Is education, then, particularly resistant to change? Does it have a role to play in the failure of revolution? In this special issue, we look at how the current interruption could pave the way for fresh ideas and shine a light on a series of questions that go to the heart of how we structure our schools and our education to see whether the barriers to change are science, lack of resource, insufficient time or the will of the profession. Or even - horror of horrors - is it a case of much of what we have now actually works and is worth sticking with?

The conclusion is that teachers have intuitively, for the most part, got it broadly right. There is no need for revolution. There is much still to discuss - a few things that could be added on, a few things cast off, a few things to re-evaluate - but wholesale changes would not be helpful to anyone.

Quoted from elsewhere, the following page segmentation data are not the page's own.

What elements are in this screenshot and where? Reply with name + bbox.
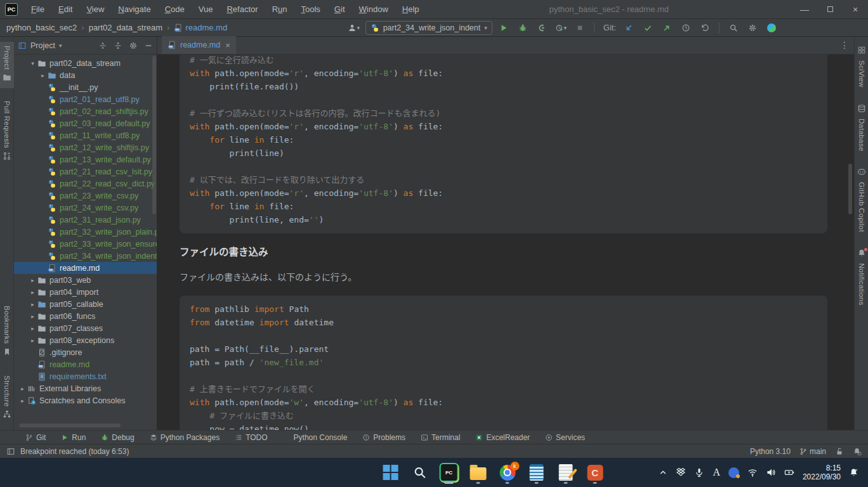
taskbar-pycharm-icon[interactable]: PC — [438, 460, 460, 485]
tree-item[interactable]: __init__.py — [14, 81, 157, 93]
rollback-button[interactable] — [697, 21, 713, 35]
menu-git[interactable]: Git — [327, 2, 352, 16]
run-button[interactable] — [496, 21, 511, 35]
taskbar-notepad-icon[interactable] — [526, 460, 548, 485]
git-update-button[interactable] — [621, 21, 636, 35]
history-button[interactable] — [678, 21, 694, 35]
tree-expand-arrow[interactable]: ▸ — [28, 313, 37, 320]
menu-window[interactable]: Window — [352, 2, 395, 16]
tree-item[interactable]: part2_24_write_csv.py — [14, 202, 157, 214]
menu-tools[interactable]: Tools — [294, 2, 327, 16]
wifi-icon[interactable] — [747, 467, 758, 477]
taskbar-clock[interactable]: 8:15 2022/09/30 — [803, 464, 841, 481]
toolwindow-problems[interactable]: Problems — [356, 431, 412, 444]
tree-item[interactable]: ▸Scratches and Consoles — [14, 394, 157, 406]
tree-item[interactable]: part2_23_write_csv.py — [14, 190, 157, 202]
tree-item[interactable]: part2_32_write_json_plain.py — [14, 226, 157, 238]
tree-item[interactable]: part2_31_read_json.py — [14, 214, 157, 226]
minimize-button[interactable]: — — [792, 0, 817, 18]
profile-sphere-icon[interactable] — [728, 467, 739, 478]
code-with-me-icon[interactable] — [764, 21, 779, 35]
tree-item[interactable]: readme.md — [14, 262, 157, 274]
tree-expand-arrow[interactable]: ▸ — [38, 72, 48, 79]
settings-gear-icon[interactable] — [745, 21, 760, 35]
menu-navigate[interactable]: Navigate — [111, 2, 157, 16]
menu-run[interactable]: Run — [265, 2, 294, 16]
run-configuration-select[interactable]: part2_34_write_json_indent ▾ — [365, 21, 492, 35]
project-view-select[interactable]: Project ▾ — [18, 41, 62, 50]
taskbar-chrome-icon[interactable]: k — [497, 460, 518, 485]
git-push-button[interactable] — [659, 21, 674, 35]
taskbar-notes-icon[interactable] — [555, 460, 577, 485]
profile-user-icon[interactable]: ▾ — [346, 21, 362, 35]
editor-options-icon[interactable]: ⋮ — [840, 40, 854, 54]
breadcrumb-item[interactable]: readme.md — [174, 23, 227, 32]
menu-view[interactable]: View — [79, 2, 111, 16]
project-vertical-scrollbar[interactable] — [152, 56, 156, 214]
menu-refactor[interactable]: Refactor — [220, 2, 265, 16]
tree-item[interactable]: ▸part08_exceptions — [14, 334, 157, 346]
event-log-icon[interactable] — [853, 447, 862, 456]
tree-expand-arrow[interactable]: ▸ — [28, 337, 37, 344]
breadcrumb-item[interactable]: python_basic_sec2 — [6, 23, 77, 32]
stop-button[interactable] — [572, 21, 588, 35]
taskbar-search-icon[interactable] — [409, 460, 431, 485]
tree-item[interactable]: part2_12_write_shiftjis.py — [14, 141, 157, 153]
toolwindow-todo[interactable]: TODO — [228, 431, 273, 444]
tree-item[interactable]: part2_22_read_csv_dict.py — [14, 178, 157, 190]
battery-icon[interactable] — [784, 467, 794, 477]
tree-item[interactable]: ▸data — [14, 69, 157, 81]
tray-chevron-up-icon[interactable] — [659, 468, 667, 477]
git-commit-button[interactable] — [640, 21, 655, 35]
close-button[interactable]: × — [843, 0, 868, 18]
toolwindow-python-console[interactable]: Python Console — [277, 431, 354, 444]
debug-button[interactable] — [515, 21, 530, 35]
toolwindow-python-packages[interactable]: Python Packages — [143, 431, 226, 444]
lock-icon[interactable] — [835, 447, 844, 456]
stripe-tab-pull-requests[interactable]: Pull Requests — [0, 97, 14, 167]
tree-expand-arrow[interactable]: ▸ — [28, 277, 37, 283]
select-opened-file-icon[interactable] — [98, 41, 107, 50]
tree-item[interactable]: ▸External Libraries — [14, 382, 157, 394]
toolwindow-services[interactable]: Services — [539, 431, 591, 444]
tree-item[interactable]: readme.md — [14, 358, 157, 370]
tree-item[interactable]: ▸part07_classes — [14, 322, 157, 334]
stripe-tab-notifications[interactable]: Notifications — [855, 245, 868, 309]
tree-item[interactable]: ▸part03_web — [14, 274, 157, 286]
stripe-tab-project[interactable]: Project — [0, 42, 14, 88]
toolwindow-terminal[interactable]: Terminal — [414, 431, 466, 444]
taskbar-explorer-icon[interactable] — [468, 460, 489, 485]
tree-item[interactable]: ▾part02_data_stream — [14, 57, 157, 69]
menu-code[interactable]: Code — [158, 2, 192, 16]
run-with-coverage-button[interactable] — [534, 21, 549, 35]
tree-item[interactable]: .gitignore — [14, 346, 157, 358]
stripe-tab-database[interactable]: Database — [855, 100, 868, 155]
tree-item[interactable]: part2_11_write_utf8.py — [14, 129, 157, 141]
tree-expand-arrow[interactable]: ▸ — [18, 386, 27, 392]
tree-expand-arrow[interactable]: ▸ — [28, 289, 37, 295]
panel-settings-gear-icon[interactable] — [129, 41, 138, 50]
toolwindow-debug[interactable]: Debug — [95, 431, 140, 444]
tree-item[interactable]: part2_13_write_default.py — [14, 153, 157, 166]
taskbar-camtasia-icon[interactable]: C — [584, 460, 606, 485]
tool-window-quick-access-icon[interactable] — [6, 447, 15, 456]
tree-expand-arrow[interactable]: ▸ — [28, 301, 37, 308]
menu-vue[interactable]: Vue — [192, 2, 220, 16]
tree-item[interactable]: part2_21_read_csv_lsit.py — [14, 166, 157, 178]
tree-item[interactable]: part2_02_read_shiftjis.py — [14, 105, 157, 117]
menu-help[interactable]: Help — [395, 2, 426, 16]
tree-expand-arrow[interactable]: ▸ — [28, 325, 37, 332]
menu-file[interactable]: File — [24, 2, 51, 16]
maximize-button[interactable] — [817, 0, 843, 18]
toolwindow-run[interactable]: Run — [55, 431, 92, 444]
hide-panel-icon[interactable] — [144, 41, 153, 50]
taskbar-start-icon[interactable] — [380, 460, 402, 485]
stripe-tab-sciview[interactable]: SciView — [855, 42, 868, 91]
microphone-icon[interactable] — [694, 467, 704, 477]
tree-item[interactable]: part2_03_read_default.py — [14, 117, 157, 129]
ime-language-indicator[interactable]: A — [713, 467, 720, 478]
toolwindow-git[interactable]: Git — [19, 431, 52, 444]
tab-readme-md[interactable]: readme.md × — [162, 36, 236, 54]
profiler-button[interactable]: ▾ — [553, 21, 569, 35]
python-interpreter-selector[interactable]: Python 3.10 — [750, 447, 791, 456]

What’s more, in times of crisis, we yearn for what we know and hanker for the status quo. It’s like going back to an ex. Yes, they lacked excitement, but they were also reliable, familiar and made you feel secure.

In the end, that may be the denouement to this roller coaster coronavirus ride. We’ll all go back to the ex. And why not? There’s a good reason the tech entrepreneurs and education visionaries have failed to seduce us. It’s not because education won’t change - it’s because most don’t think it needs changing.